A Foray Into European Graphic Novels – An Introduction

Like many people in the UK who grew up with their heads buried in graphic novels, my early years were dominated by the giants of the British and American comic industry. My imagination was entirely filled with exactly the sort of superheroes and heroines that have become forever assocated with the medium. Being lucky enough to see the heydays of 2000AD, and the stories its authors and artists produced for the big American publishers across the pond, it never really occured to me to cast my net any further or seek out the stories being told in other corners of the world. Of course, the comic industry today is a very different beast to the one I grew up with. Japanese titles now occupy almost as much shelf space in retailers as our own, and fans are familiar enough with their enormous catalogue to render a blog entitled ‘A Foray into Manga’ almost entirely pointless.
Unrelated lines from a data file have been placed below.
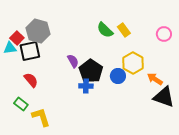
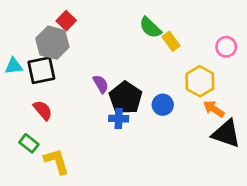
green semicircle: (105, 30) -> (150, 27), moved
red square: (17, 38) -> (66, 21), moved
yellow hexagon: (133, 63) -> (200, 81), moved

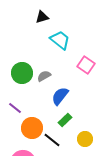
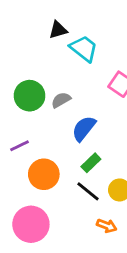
black triangle: (42, 17) -> (58, 30), moved
purple line: (15, 108) -> (20, 146), turned -64
black line: (52, 140) -> (88, 191), moved

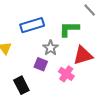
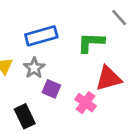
gray star: (51, 48) -> (34, 68), moved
However, throughout all this time, there existed a healthy European graphic industry, happily chugging away to itself on the mainland; paying little attention to the style and accepted practices of either the Anglo-American, or the Japanese markets. There were, of course, occassional times that a European comic series would break ground on this side of the channel, as happened with Tintin or Asterix, but these were rare and only ever represented a small portion of what was produced or a fraction of the European style. Also, given our own prejudices towards the medium, it could almost be guaranteed that anything that wasn’t aimed towards teens or younger was going to be overlooked.

So it is that someone like myself, who has probably read more graphic novels than is acceptable to admit in mixed company, comes to an entire sector of the industry that is a complete unknown. If the difficulty of obtaining such titles is anything to go by, then I suspect it is something that will be unfamiliar to a quite a number of people.